• The problem
Your copy of the lines below must match them exactly and contain no images.
*** Input for this task Section Begins ***
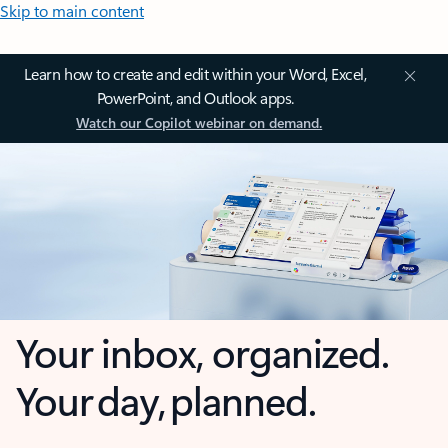
Skip to main content
Learn how to create and edit within your Word, Excel,
PowerPoint, and Outlook apps.
Watch our Copilot webinar on demand.
Your inbox, organized.
Your day, planned.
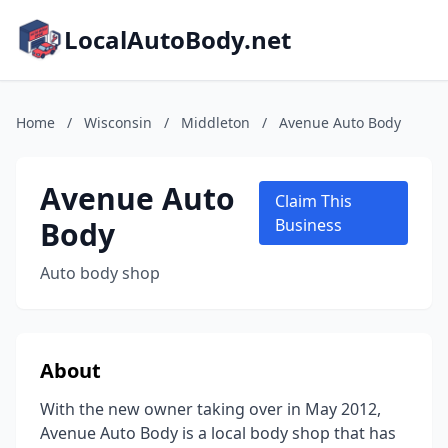
LocalAutoBody.net
Home
/
Wisconsin
/
Middleton
/
Avenue Auto Body
Avenue Auto
Claim This
Body
Business
Auto body shop
About
With the new owner taking over in May 2012,
Avenue Auto Body is a local body shop that has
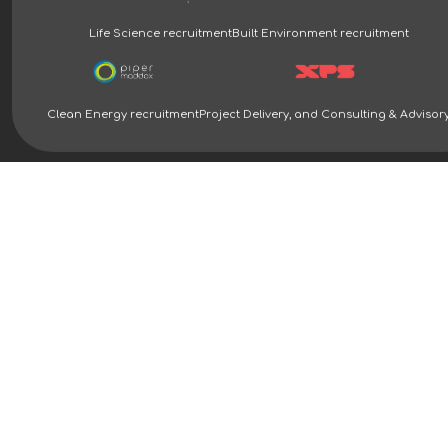
Life Science recruitment
Built Environment recruitment
Clean Energy recruitment
Project Delivery, and Consulting & Advisor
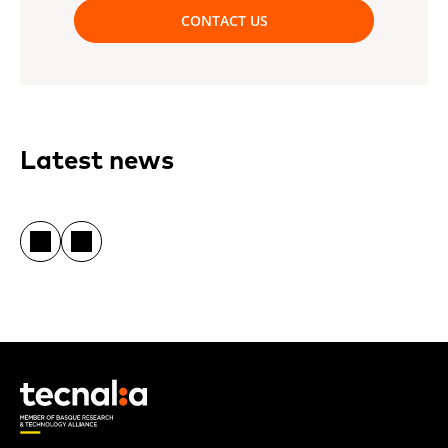
CONTACT US
Latest news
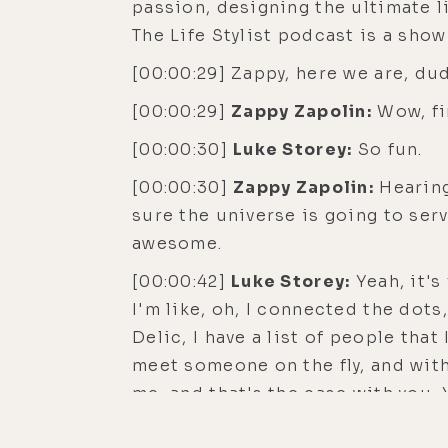
passion, designing the ultimate li
The Life Stylist podcast is a sho
[00:00:29] Zappy, here we are, du
[00:00:29]
Zappy Zapolin:
Wow, fin
[00:00:30]
Luke Storey:
So fun.
[00:00:30]
Zappy Zapolin:
Hearing,
sure the universe is going to serv
awesome.
[00:00:42]
Luke Storey:
Yeah, it's
I'm like, oh, I connected the dots
Delic, I have a list of people that
meet someone on the fly, and wit
me, and that's the case with you. Y
with to have a great conversation.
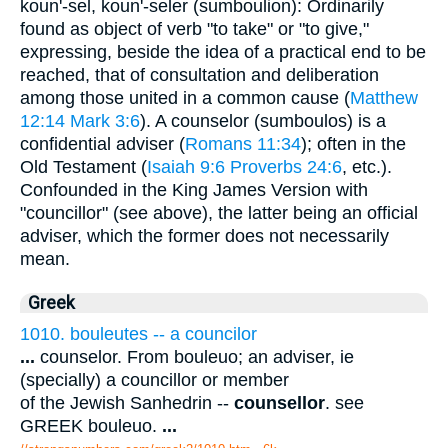
koun'-sel, koun'-seler (sumboulion): Ordinarily
found as object of verb "to take" or "to give,"
expressing, beside the idea of a practical end to be
reached, that of consultation and deliberation
among those united in a common cause (
Matthew
12:14
Mark 3:6
). A counselor (sumboulos) is a
confidential adviser (
Romans 11:34
); often in the
Old Testament (
Isaiah 9:6
Proverbs 24:6
, etc.).
Confounded in the King James Version with
"councillor" (see above), the latter being an official
adviser, which the former does not necessarily
mean.
Greek
1010. bouleutes -- a councilor
...
counselor. From bouleuo; an adviser, ie
(specially) a councillor or member
of the Jewish Sanhedrin --
counsellor
. see
GREEK bouleuo.
...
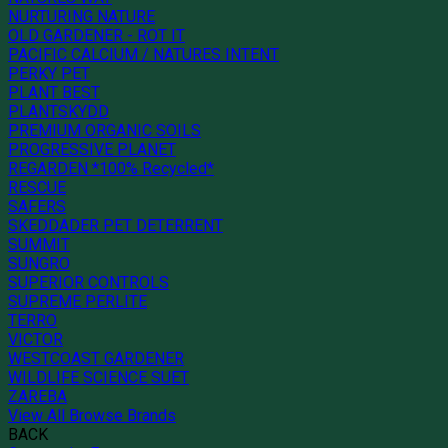
NURTURING NATURE
OLD GARDENER - ROT IT
PACIFIC CALCIUM / NATURES INTENT
PERKY PET
PLANT BEST
PLANTSKYDD
PREMIUM ORGANIC SOILS
PROGRESSIVE PLANET
REGARDEN *100% Recycled*
RESCUE
SAFERS
SKEDDADER PET DETERRENT
SUMMIT
SUNGRO
SUPERIOR CONTROLS
SUPREME PERLITE
TERRO
VICTOR
WESTCOAST GARDENER
WILDLIFE SCIENCE SUET
ZAREBA
View All Browse Brands
BACK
*** Input for this task Section Ends ***
• Finished exercise
Skip to main content
Learn how to create and edit within your Word, Excel,
PowerPoint, and Outlook apps.
Watch our Copilot webinar on demand.
Your inbox, organized.
Your day, planned.
LocalAutoBody.net
Home
/
Wisconsin
/
Middleton
/
Avenue Auto Body
Avenue Auto
Claim This
Body
Business
Auto body shop
About
With the new owner taking over in May 2012,
Avenue Auto Body is a local body shop that has
Life Science recruitment
Built Environment recruitment
Clean Energy recruitment
Project Delivery, and Consulting & Advisor
CONTACT US
Latest news
passion, designing the ultimate li
The Life Stylist podcast is a sho
[00:00:29] Zappy, here we are, du
[00:00:29]
Zappy Zapolin:
Wow, fin
[00:00:30]
Luke Storey:
So fun.
[00:00:30]
Zappy Zapolin:
Hearing,
sure the universe is going to serv
awesome.
[00:00:42]
Luke Storey:
Yeah, it's
I'm like, oh, I connected the dots
Delic, I have a list of people that
meet someone on the fly, and wit
me, and that's the case with you. Y
with to have a great conversation.
koun'-sel, koun'-seler (sumboulion): Ordinarily
found as object of verb "to take" or "to give,"
expressing, beside the idea of a practical end to be
reached, that of consultation and deliberation
among those united in a common cause (
Matthew
12:14
Mark 3:6
). A counselor (sumboulos) is a
confidential adviser (
Romans 11:34
); often in the
Old Testament (
Isaiah 9:6
Proverbs 24:6
, etc.).
Confounded in the King James Version with
"councillor" (see above), the latter being an official
adviser, which the former does not necessarily
mean.
Greek
1010. bouleutes -- a councilor
...
counselor. From bouleuo; an adviser, ie
(specially) a councillor or member
of the Jewish Sanhedrin --
counsellor
. see
GREEK bouleuo.
...
NURTURING NATURE
OLD GARDENER - ROT IT
PACIFIC CALCIUM / NATURES INTENT
PERKY PET
PLANT BEST
PLANTSKYDD
PREMIUM ORGANIC SOILS
PROGRESSIVE PLANET
REGARDEN *100% Recycled*
RESCUE
SAFERS
SKEDDADER PET DETERRENT
SUMMIT
SUNGRO
SUPERIOR CONTROLS
SUPREME PERLITE
TERRO
VICTOR
WESTCOAST GARDENER
WILDLIFE SCIENCE SUET
ZAREBA
View All Browse Brands
BACK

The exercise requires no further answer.